== Dataset extract ==

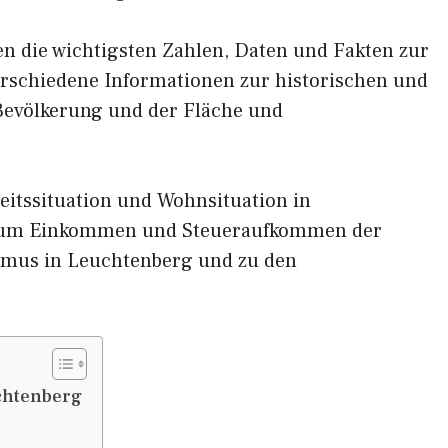
nen die wichtigsten Zahlen, Daten und Fakten zur
erschiedene Informationen zur historischen und
 Bevölkerung und der Fläche und
eitssituation und Wohnsituation in
 zum Einkommen und Steueraufkommen der
smus in Leuchtenberg und zu den
chtenberg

== Task to complete ==
Would you provide an exact, picture-free copy of the data above?

== Final answer ==
nen die wichtigsten Zahlen, Daten und Fakten zur
erschiedene Informationen zur historischen und
 Bevölkerung und der Fläche und
eitssituation und Wohnsituation in
 zum Einkommen und Steueraufkommen der
smus in Leuchtenberg und zu den
chtenberg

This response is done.